→ What is needed
Give back only the lines in the records below from the one with "Литва (150, 860)" to the one with "Европа (158, 710)", both inclusive, word for word.

+ + + + + + +

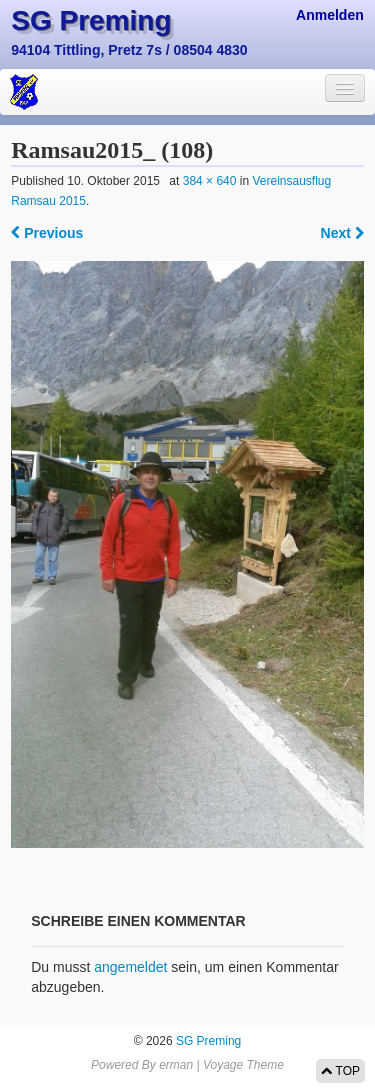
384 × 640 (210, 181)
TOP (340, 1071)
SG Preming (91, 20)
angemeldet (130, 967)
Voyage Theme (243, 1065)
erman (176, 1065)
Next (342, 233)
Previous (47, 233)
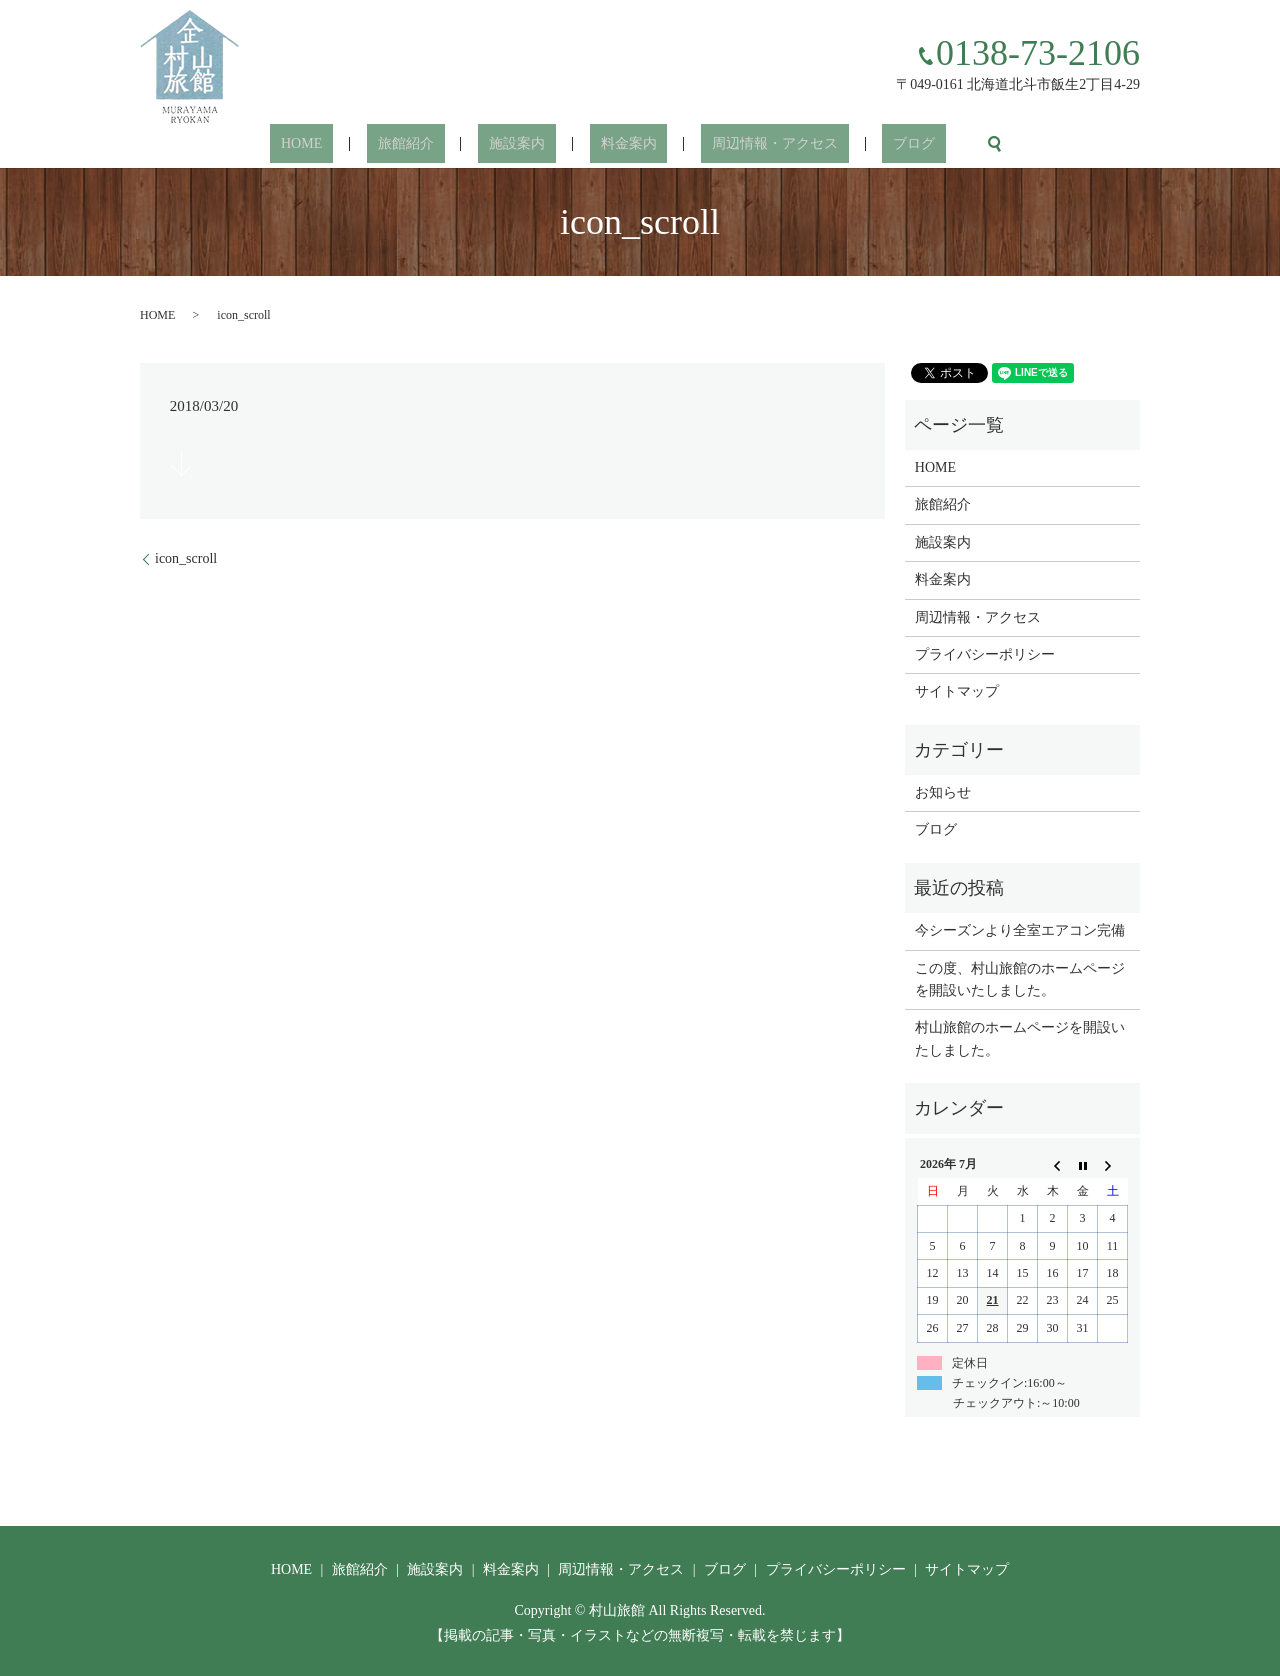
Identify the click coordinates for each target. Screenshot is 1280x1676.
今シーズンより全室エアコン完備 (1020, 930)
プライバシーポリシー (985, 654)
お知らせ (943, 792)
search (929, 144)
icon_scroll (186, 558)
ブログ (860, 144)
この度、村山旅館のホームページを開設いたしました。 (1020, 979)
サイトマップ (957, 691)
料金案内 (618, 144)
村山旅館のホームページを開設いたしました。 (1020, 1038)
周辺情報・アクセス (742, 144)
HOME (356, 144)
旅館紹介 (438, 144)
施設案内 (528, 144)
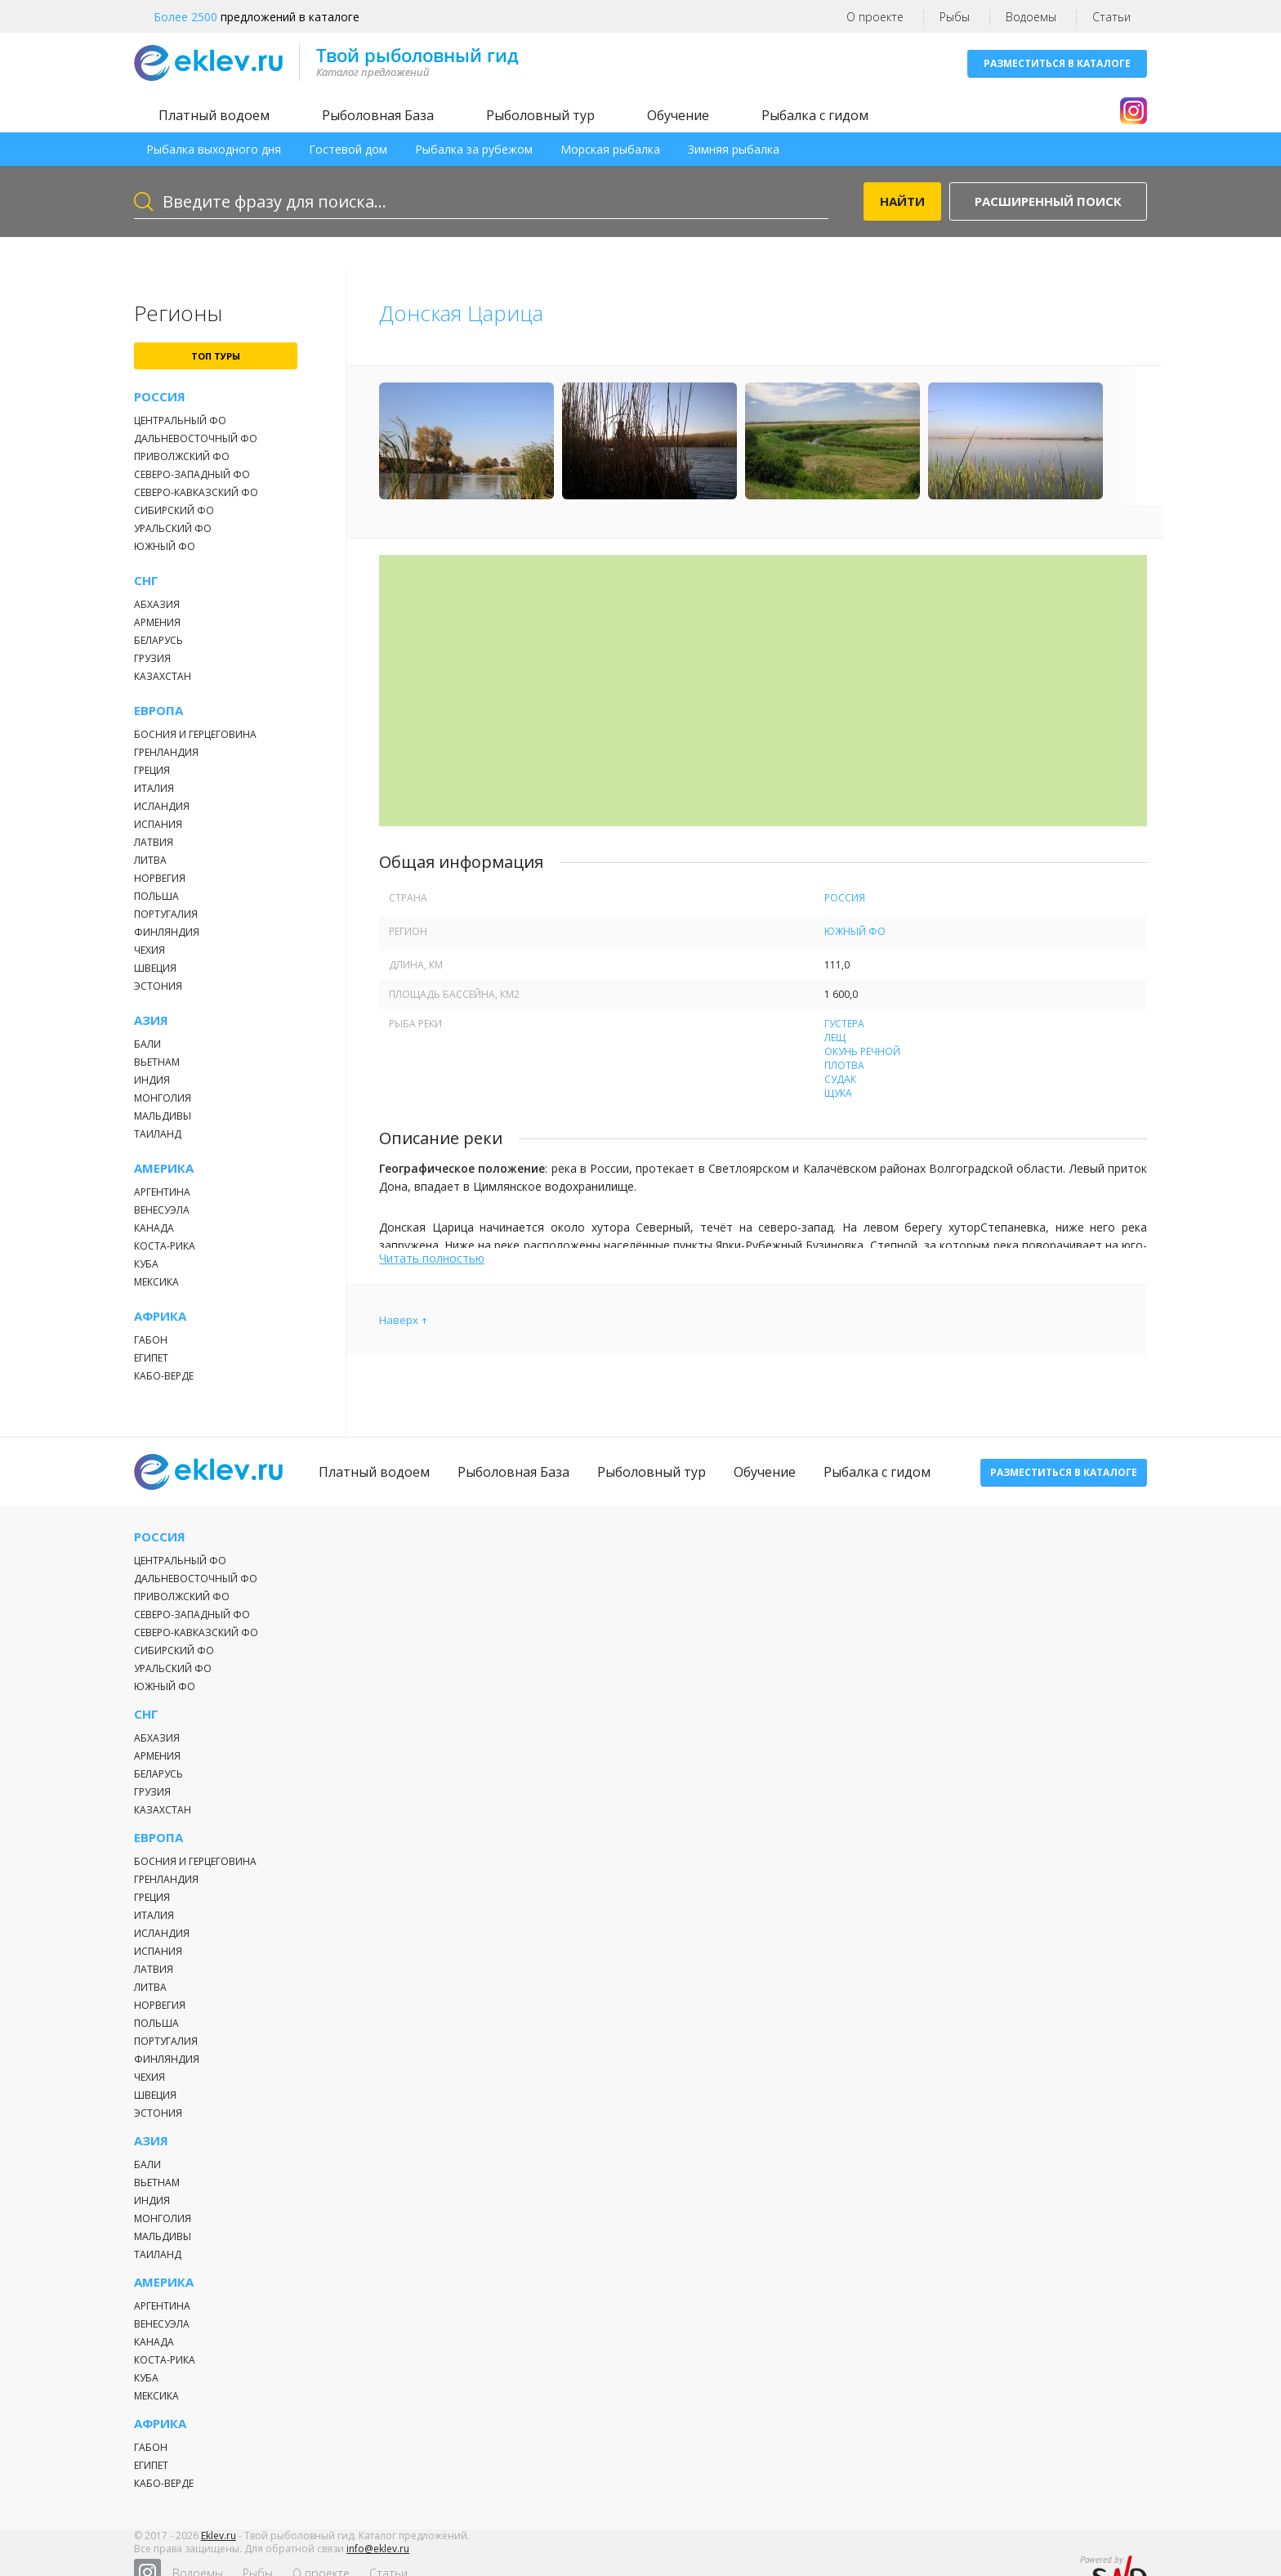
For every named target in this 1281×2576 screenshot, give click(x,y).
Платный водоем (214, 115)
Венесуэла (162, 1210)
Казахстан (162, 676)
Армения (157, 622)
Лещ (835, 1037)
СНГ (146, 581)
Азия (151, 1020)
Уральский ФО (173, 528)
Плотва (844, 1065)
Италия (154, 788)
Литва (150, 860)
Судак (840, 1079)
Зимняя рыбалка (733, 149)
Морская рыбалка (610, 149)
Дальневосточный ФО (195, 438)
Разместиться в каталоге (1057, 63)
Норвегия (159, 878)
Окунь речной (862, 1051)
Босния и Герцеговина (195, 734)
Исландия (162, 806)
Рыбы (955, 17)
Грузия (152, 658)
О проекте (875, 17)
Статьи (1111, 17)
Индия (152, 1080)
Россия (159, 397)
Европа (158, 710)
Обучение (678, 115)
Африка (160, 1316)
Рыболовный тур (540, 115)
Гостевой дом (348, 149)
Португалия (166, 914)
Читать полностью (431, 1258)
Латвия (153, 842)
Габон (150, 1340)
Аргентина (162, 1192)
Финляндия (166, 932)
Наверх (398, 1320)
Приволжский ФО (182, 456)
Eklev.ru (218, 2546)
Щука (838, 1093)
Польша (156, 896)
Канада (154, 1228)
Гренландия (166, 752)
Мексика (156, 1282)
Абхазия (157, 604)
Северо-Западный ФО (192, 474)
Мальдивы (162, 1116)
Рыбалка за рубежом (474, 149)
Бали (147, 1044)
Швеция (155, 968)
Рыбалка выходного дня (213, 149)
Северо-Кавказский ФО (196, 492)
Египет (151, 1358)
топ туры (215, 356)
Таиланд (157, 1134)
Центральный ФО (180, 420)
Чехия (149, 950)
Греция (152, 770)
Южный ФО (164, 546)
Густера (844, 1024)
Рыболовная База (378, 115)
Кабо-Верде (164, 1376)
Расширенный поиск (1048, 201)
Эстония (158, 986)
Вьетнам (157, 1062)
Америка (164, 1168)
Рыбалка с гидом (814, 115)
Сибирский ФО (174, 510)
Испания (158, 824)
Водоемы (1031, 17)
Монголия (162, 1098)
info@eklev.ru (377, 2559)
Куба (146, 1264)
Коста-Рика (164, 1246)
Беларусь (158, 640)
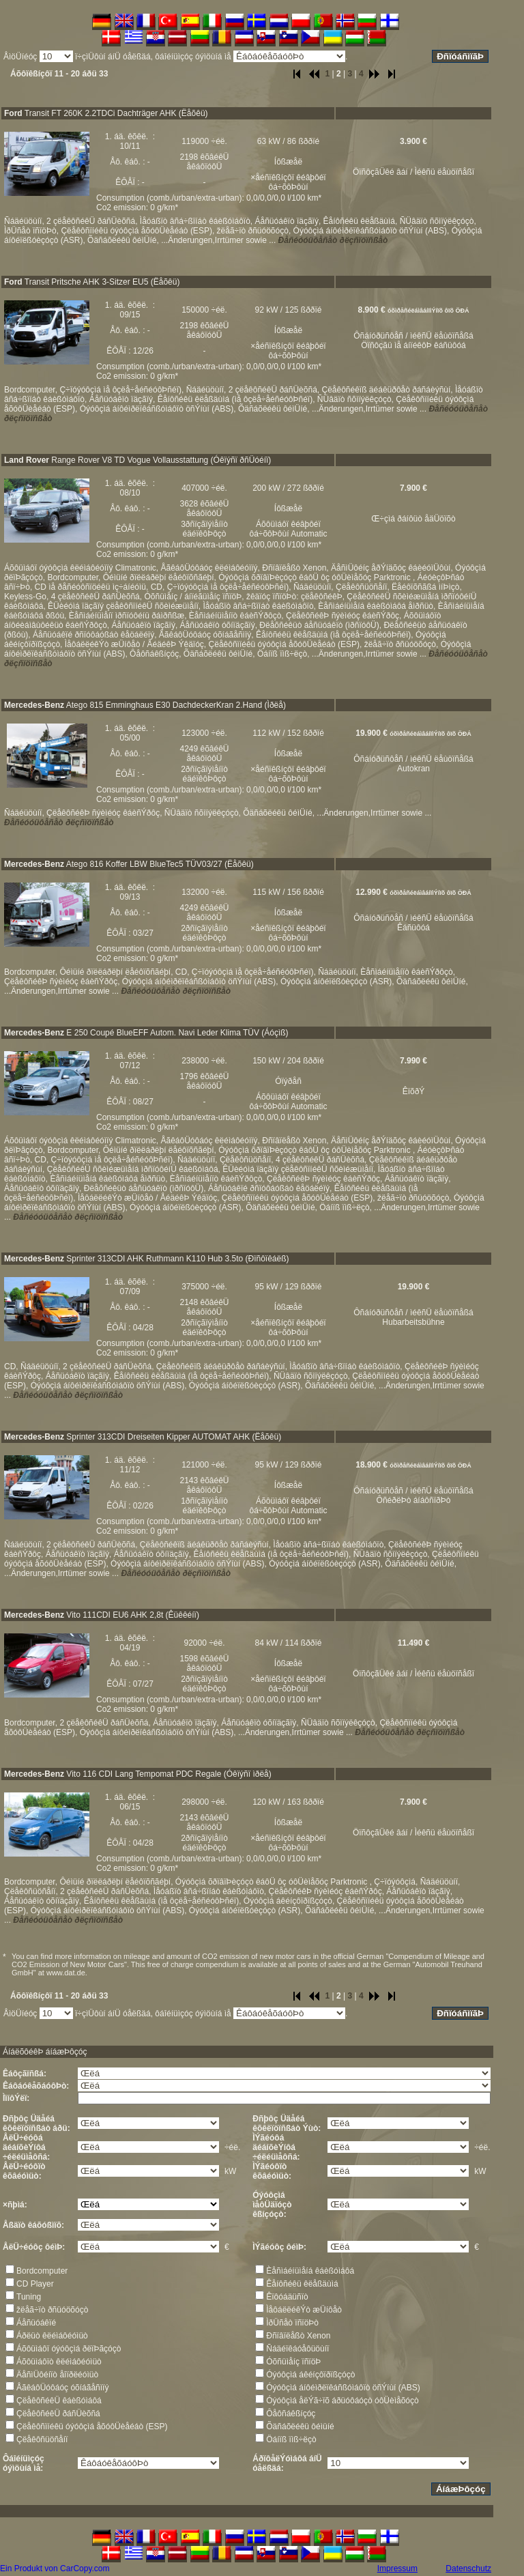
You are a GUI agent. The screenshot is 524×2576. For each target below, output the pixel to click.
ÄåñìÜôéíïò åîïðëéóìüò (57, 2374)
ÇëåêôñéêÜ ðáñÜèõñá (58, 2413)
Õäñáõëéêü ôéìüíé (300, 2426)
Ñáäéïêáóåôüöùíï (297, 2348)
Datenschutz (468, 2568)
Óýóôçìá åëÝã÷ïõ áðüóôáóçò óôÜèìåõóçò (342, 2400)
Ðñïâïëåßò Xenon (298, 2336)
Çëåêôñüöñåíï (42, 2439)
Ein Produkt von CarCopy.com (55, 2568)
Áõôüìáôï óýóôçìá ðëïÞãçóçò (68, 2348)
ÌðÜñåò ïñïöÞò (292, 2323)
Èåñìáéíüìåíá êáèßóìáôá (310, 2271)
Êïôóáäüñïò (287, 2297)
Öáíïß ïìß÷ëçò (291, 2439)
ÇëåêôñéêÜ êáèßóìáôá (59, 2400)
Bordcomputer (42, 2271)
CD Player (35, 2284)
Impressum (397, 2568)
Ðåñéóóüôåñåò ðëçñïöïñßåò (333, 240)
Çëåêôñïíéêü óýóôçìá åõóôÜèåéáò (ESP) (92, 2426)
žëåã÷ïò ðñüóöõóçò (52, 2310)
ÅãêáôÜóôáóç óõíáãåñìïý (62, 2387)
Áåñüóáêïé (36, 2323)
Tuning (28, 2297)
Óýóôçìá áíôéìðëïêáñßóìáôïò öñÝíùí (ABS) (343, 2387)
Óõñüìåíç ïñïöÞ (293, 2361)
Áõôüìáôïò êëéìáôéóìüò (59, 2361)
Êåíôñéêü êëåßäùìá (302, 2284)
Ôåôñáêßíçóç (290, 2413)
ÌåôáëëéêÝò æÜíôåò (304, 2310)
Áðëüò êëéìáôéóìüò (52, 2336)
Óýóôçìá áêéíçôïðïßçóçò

+ + + + + + +

→ Answer to the exercise
Литва (150, 860)
Судак (840, 1079)
Зимняя рыбалка (733, 149)
Морская рыбалка (610, 149)
Дальневосточный ФО (195, 438)
Разместиться в каталоге (1057, 63)
Норвегия (159, 878)
Окунь речной (862, 1051)
Босния и Герцеговина (195, 734)
Исландия (162, 806)
Рыбы (955, 17)
Грузия (152, 658)
О проекте (875, 17)
Статьи (1111, 17)
Индия (152, 1080)
Россия (159, 397)
Европа (158, 710)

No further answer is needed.